Sequence models

Recurrent neural networks

The models we saw last week (MLP, conv nets) were feedforward models (input → hidden layers → output).

How to process inputs that are sequences of variable length, for example a sentence or to track something in a video?

→ recurrent neural networks (RNN)

An RNN is a neural network that maps from an input space of sequences to an output space of sequences in a stateful way. That is, the prediction of the output $\mathrm{y}_t$ depends not only on the input $\mathrm{x}_t$, but also on the hidden state of the system, $\mathrm{h}_t$ which gets updated over time, as the sequence is processed.

→ it has a(n infinite) “memory”: the hidden state h is a function of all previous inputs in the sequence, enabling long-term dependencies

In a diagram, sometimes it’s drawn with a loop edge, sometimes with an unrolled verison.

(In the example on the right, there is only one hidden layer, but there can be multiple.)

Screenshot from 2024-01-20 16-26-58.png

Applications of RNNs

Object tracking: [Tracking of multiple objects by updating each objects hidden state using an RNN, He et al. CVPR 2019]
Human motion modeling [The Wanderings of Odysseus in 3D Scenes, Zhang et al. CVPR 2022]
Time series data, natural language, speech, human motion, and many more.

Training RNNs

Backprop in an RNN is called backpropagation throught time, since it goes through all the sequence elements and corresponding hidden layers.

$$ \text{Hidden layer:} \hspace{2em} h_t = f(W_h h_{t-1} + W_x x_t) $$

The weights are shared over time (same $W_h$ and $W_x$ for each $t$)!

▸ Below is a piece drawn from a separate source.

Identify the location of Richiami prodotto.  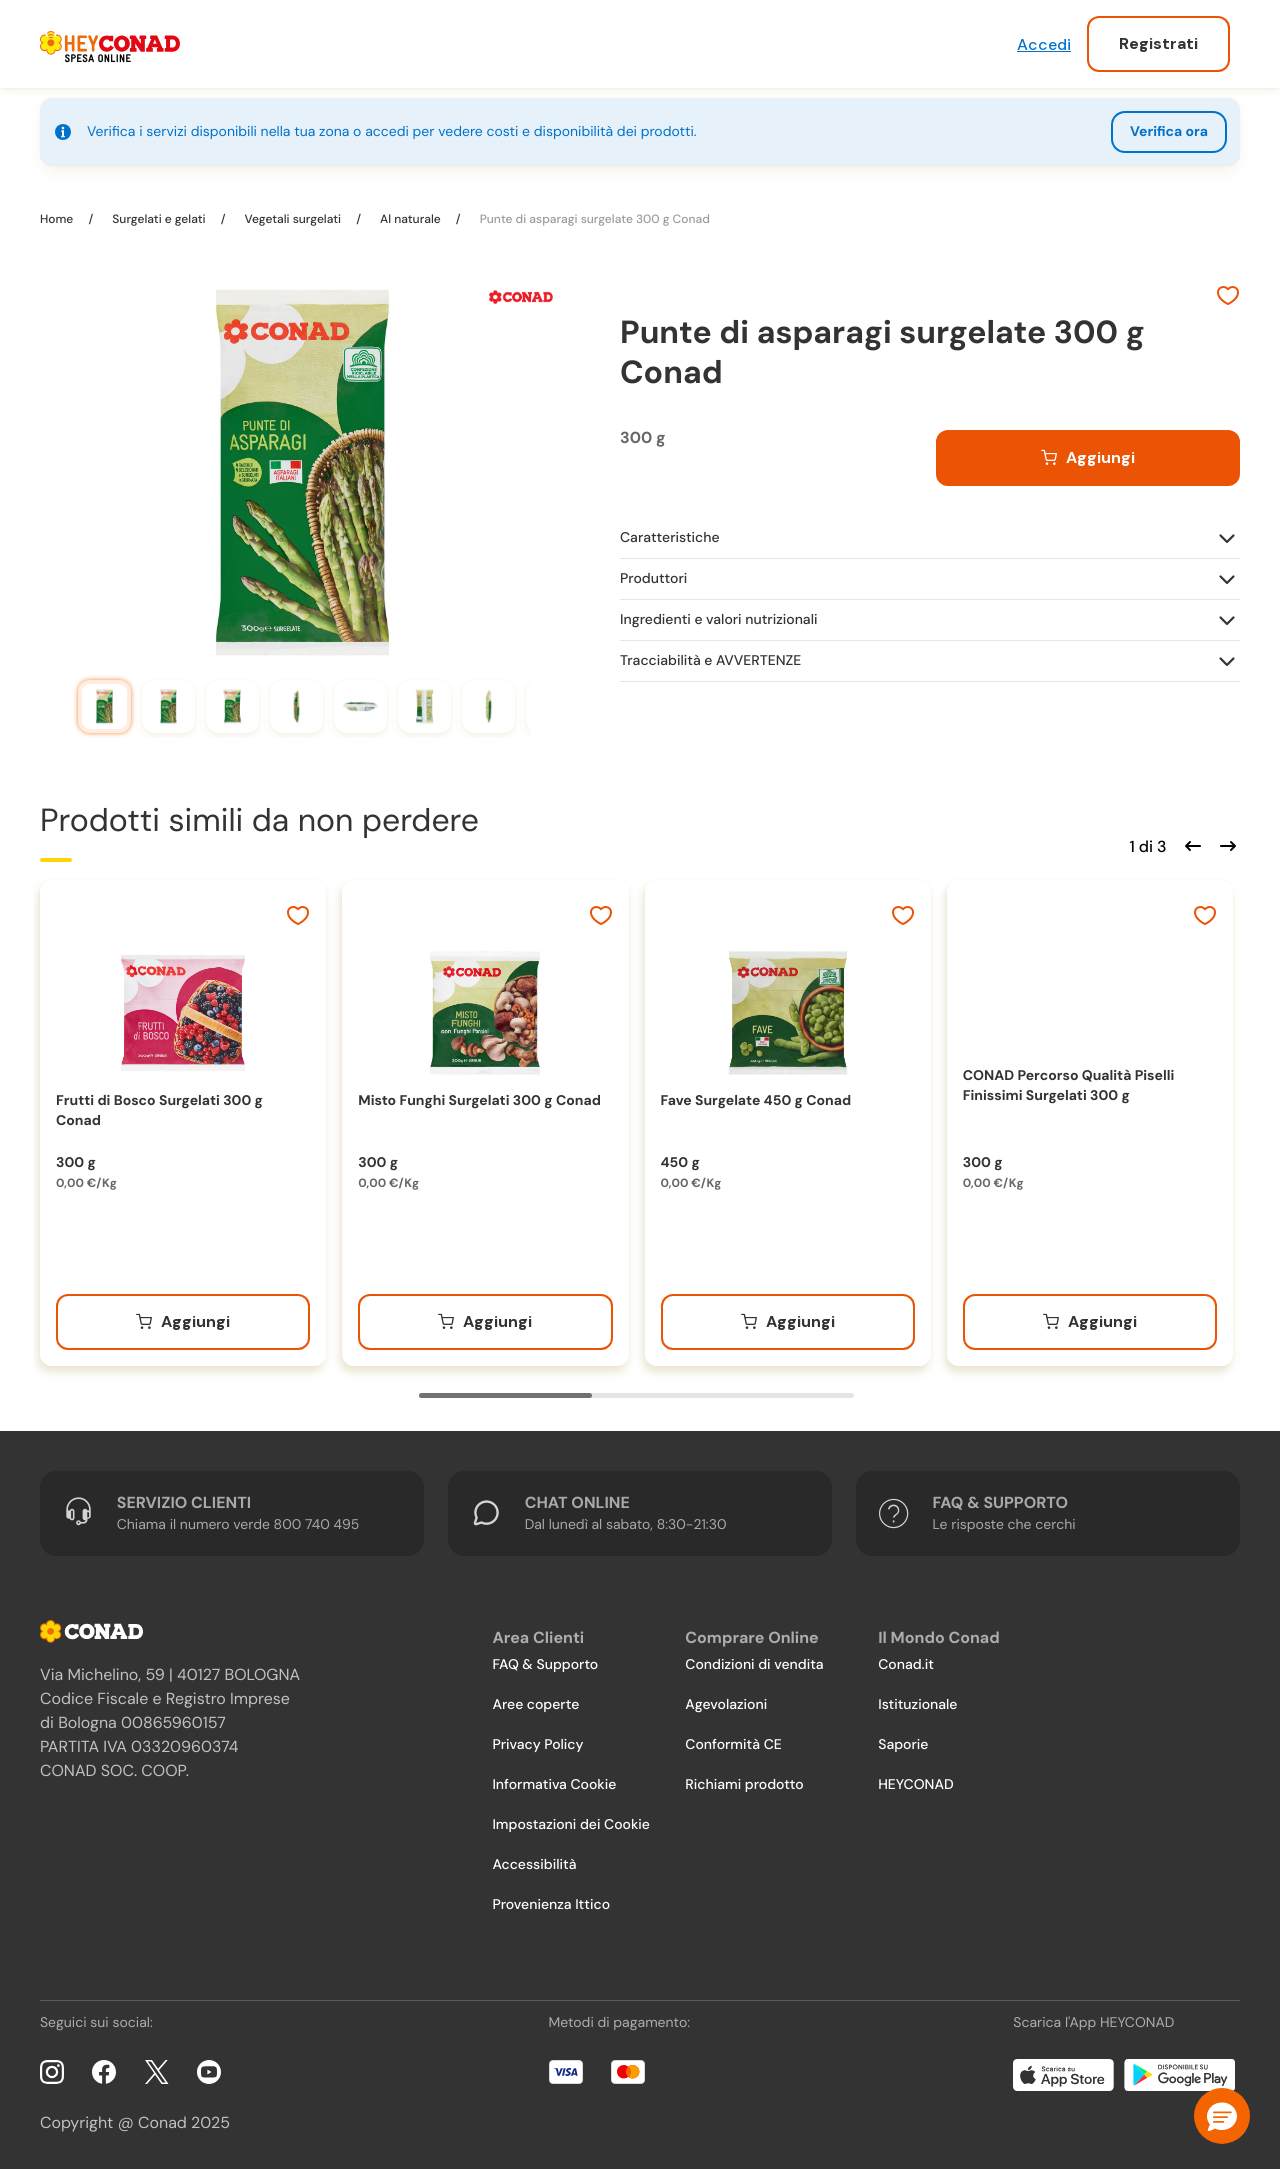
(744, 1785).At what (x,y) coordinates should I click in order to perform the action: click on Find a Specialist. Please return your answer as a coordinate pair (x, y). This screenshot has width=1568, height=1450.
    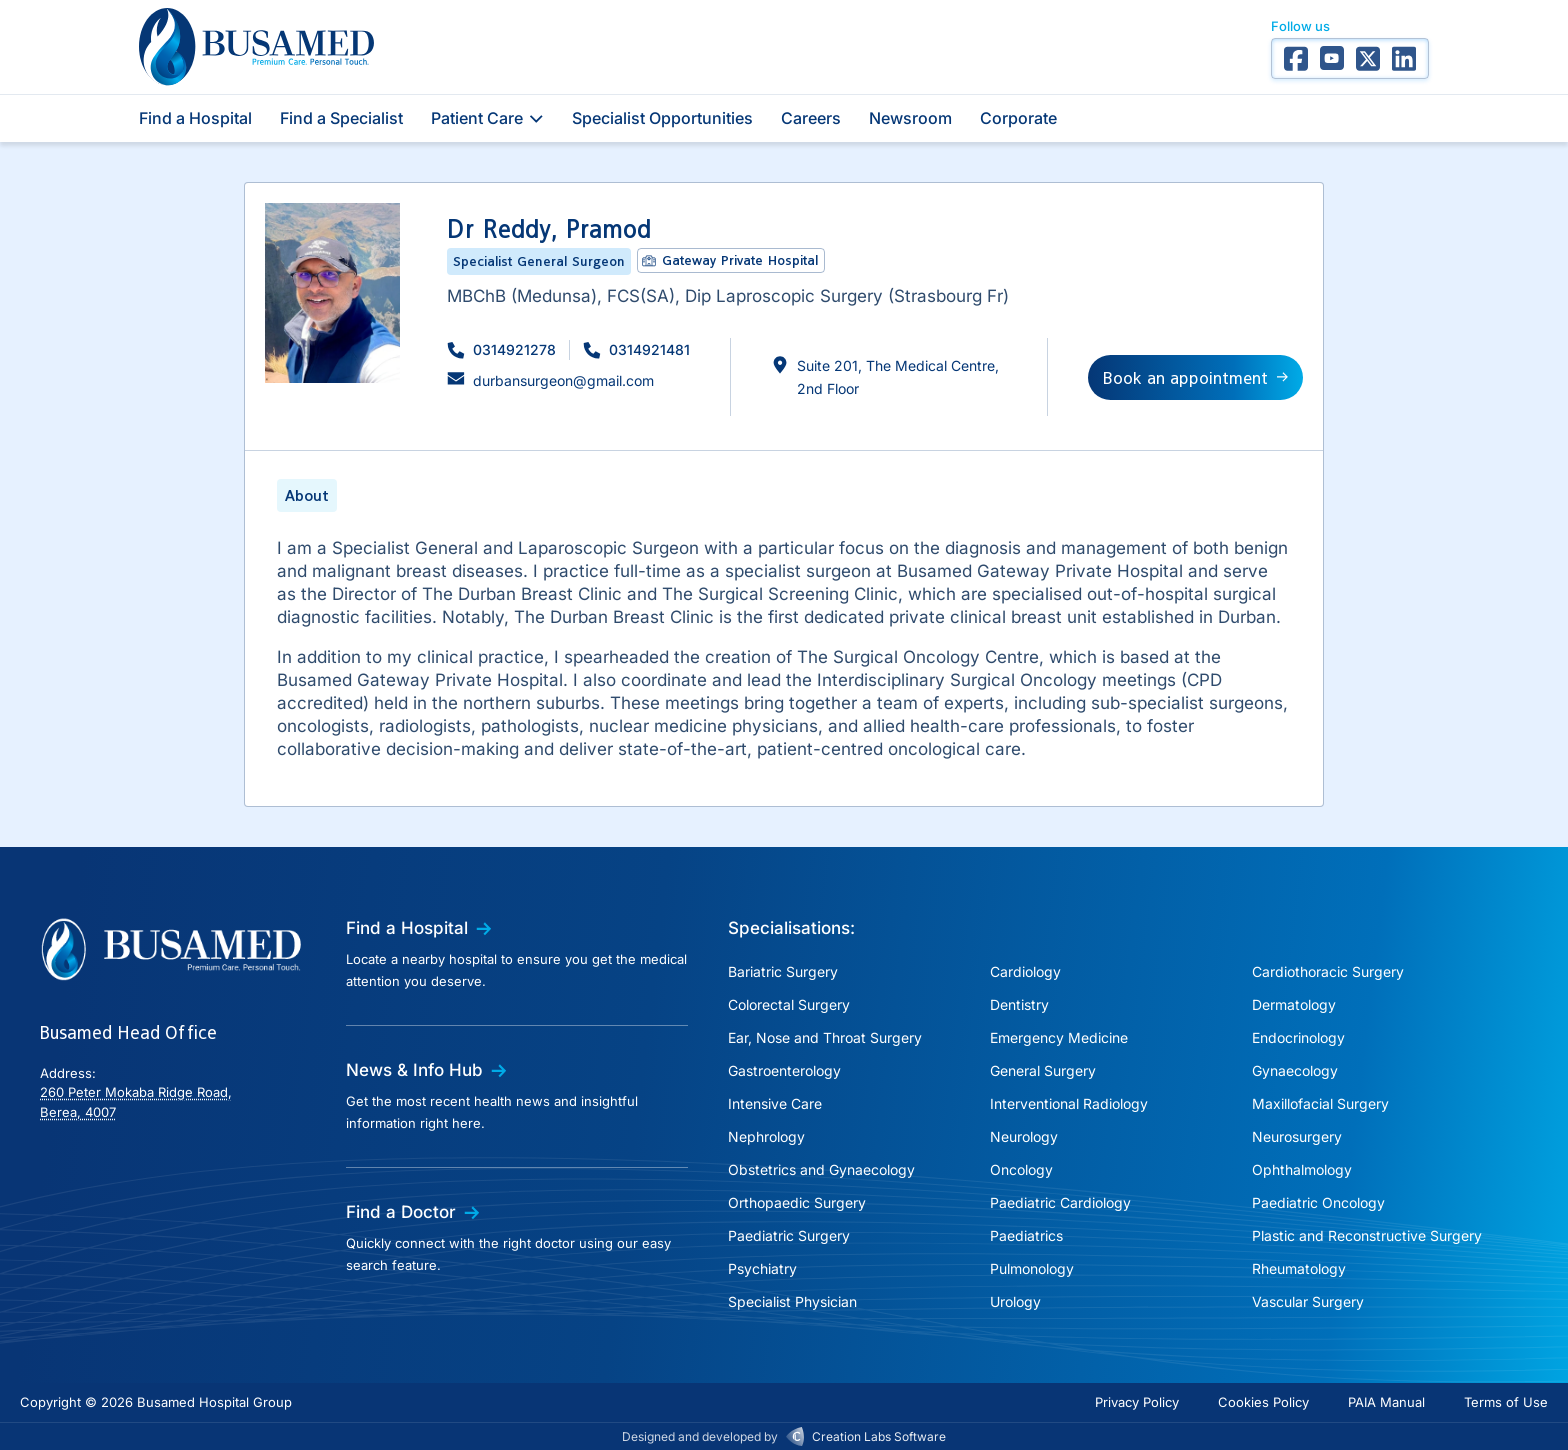
    Looking at the image, I should click on (341, 118).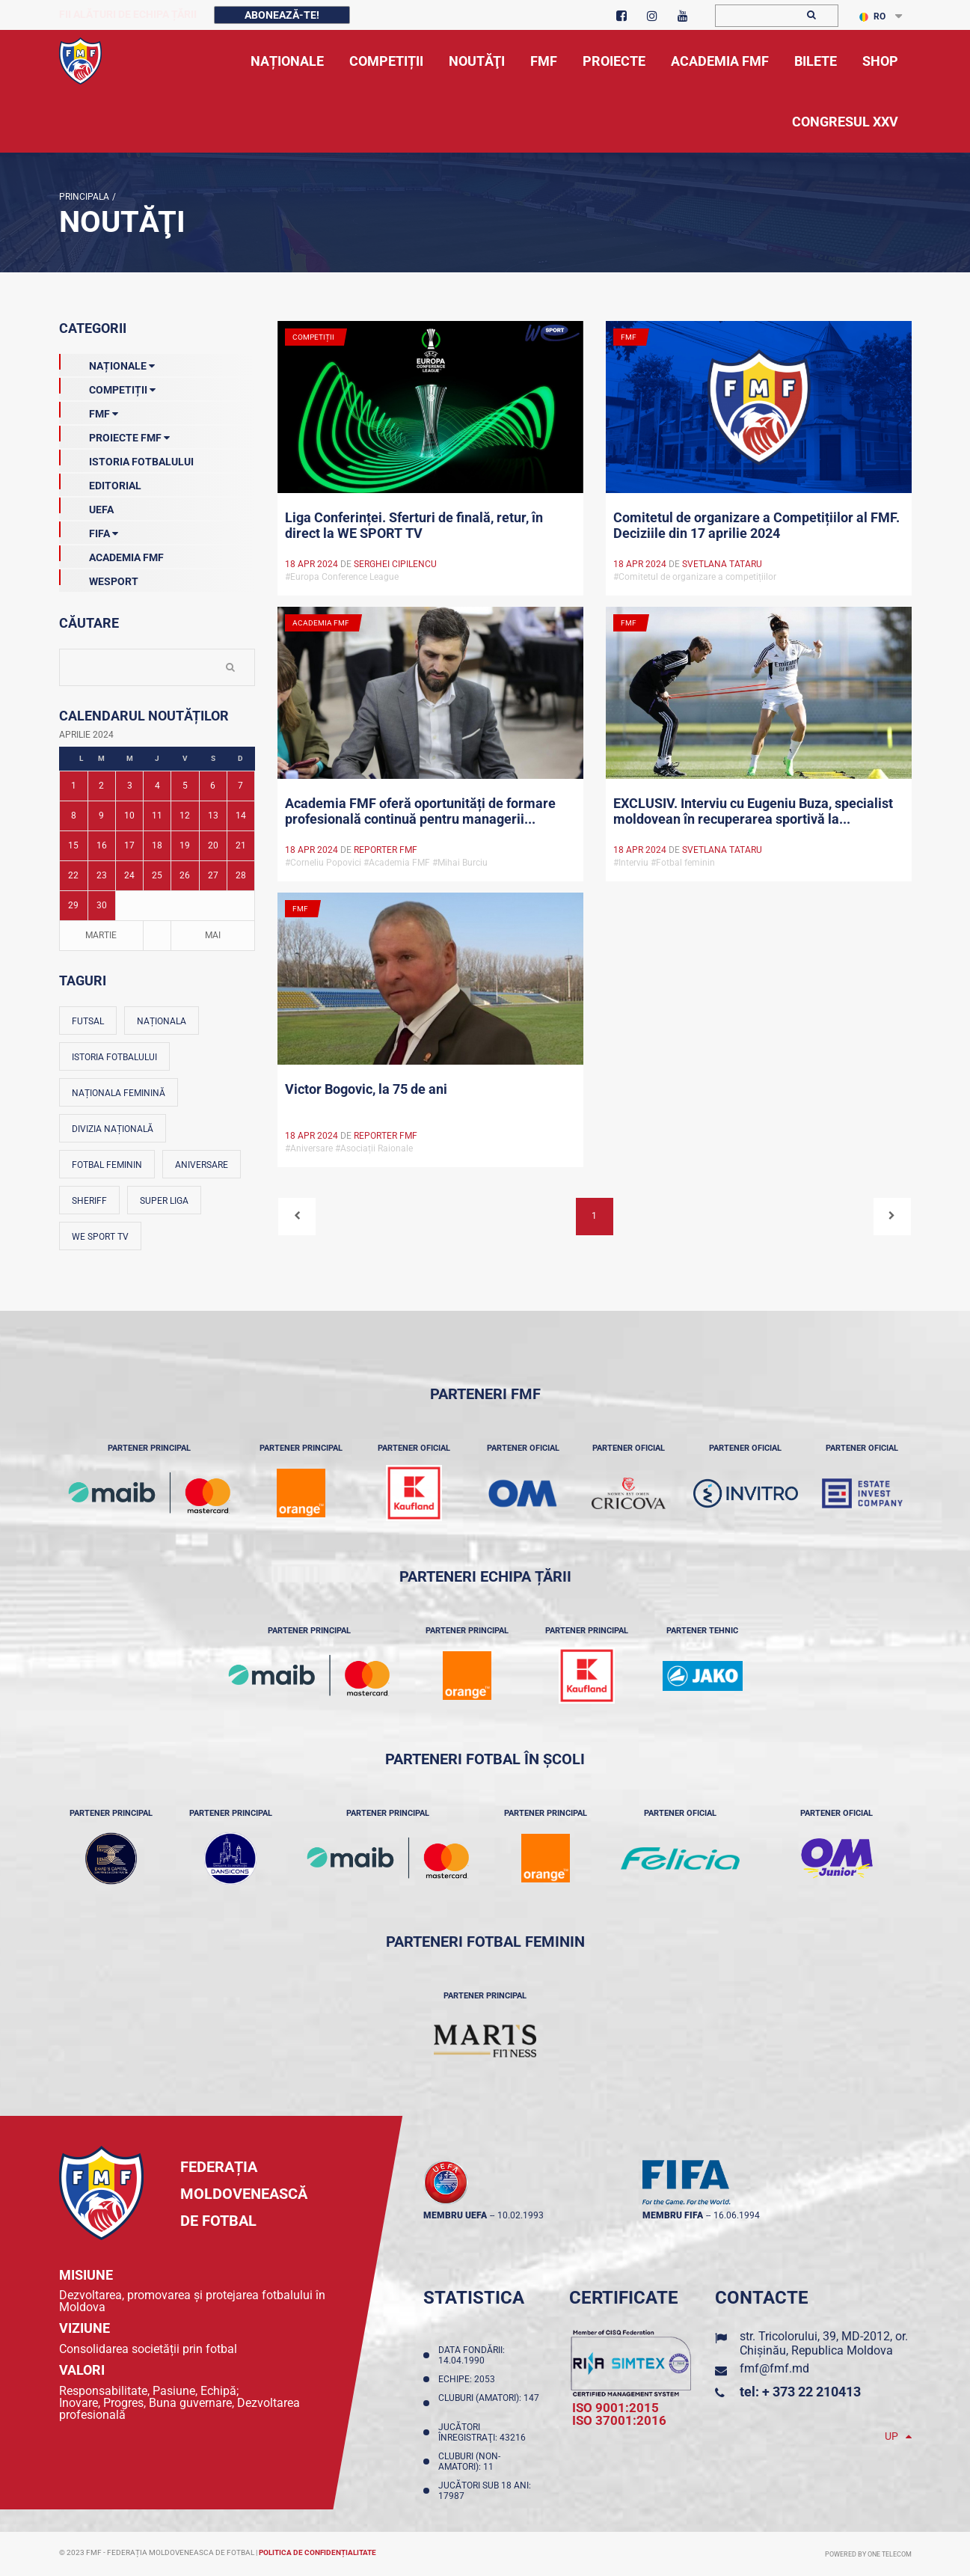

For a gradient update of $W_h$, we need to add up the gradients through every path from $W_h$ to $L$ → need to sum over $L_j$ (because the overall loss is the sum of the sequence item losses) and over $h_k$ (because $W_h$ is used in multiple places):

$$ \frac{\partial L}{\partial W_h} = \sum_{j=0}^{T-1}\frac{\partial L_j}{\partial W_h} = \sum_{j=0}^{T-1} \sum_{k=1}^{j} \frac{\partial L_j}{\partial h_k} \frac{\partial h_k}{\partial W} $$

On each path (each item in this sum) the derivative $\frac{\partial L_j}{\partial h_k}$ can be written as a product, using the chain rule:

$$ \frac{\partial L_j}{\partial h_k} = \frac{\partial L_j}{\partial y_j} \frac{\partial y_j}{\partial h_j} \frac{\partial h_j}{\partial h_k} $$

$$ \text{And, } \hspace{1em} \frac{\partial h_j}{\partial h_k} = \prod_{m=k+1}^j \frac{\partial h_m}{\partial h_{m-1}} $$

Putting everything together:

Screenshot from 2024-01-20 17-10-30.png

As an example, we can have a hidden layer (”state update”): $h_m = \tanh(W_h h_{m-1} + W_x x_m)$, and let’s approximate $\tanh(x) \approx x$. Then $\frac{\partial h_m}{\partial h_{m-1}} \approx W_h$, so $\frac{\partial h_k}{\partial h_{j}} \approx W_h^{j-k-1}$

→ Problem:

Vanishing / exploding gradients

Repeated matrix multiplication leads to vanishing and exploding gradients. Why? Let’s look at the eigenvalues and eigendecomposition: $W_h = Q^{-1} \ast \Lambda \ast Q$, (where $\Lambda$ is the diagonal eigenvalue matrix), then $W_h^n = Q^{-1} \ast \Lambda^n \ast Q$. → for a <1 (abs val) eigenvalue, the $n$-th power will be very small (⇒ vanishing gradient), for a >1 (abs val) eigenvalue, it will be very large (⇒ exploding gradient).

Many solutions: gradient clipping, gated recurrent unit, etc.

Transformers

Transformers are the foundation of all the large language models that exist nowadays. These days it’s also used a lot in computer vision.